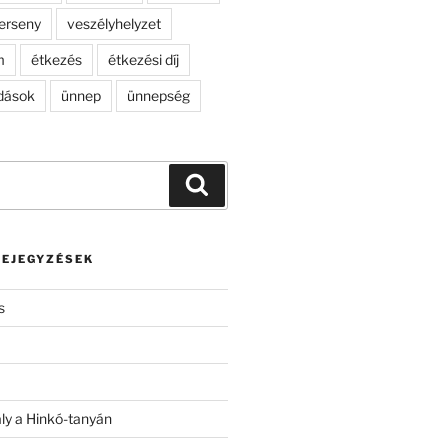
erseny
veszélyhelyzet
m
étkezés
étkezési díj
dások
ünnep
ünnepség
Keresés
BEJEGYZÉSEK
s
ály a Hinkó-tanyán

• • •

The material above must be set down word for word, with no picture carried over.

▶ _The answer_:
erseny
veszélyhelyzet
m
étkezés
étkezési díj
dások
ünnep
ünnepség
Keresés
BEJEGYZÉSEK
s
ály a Hinkó-tanyán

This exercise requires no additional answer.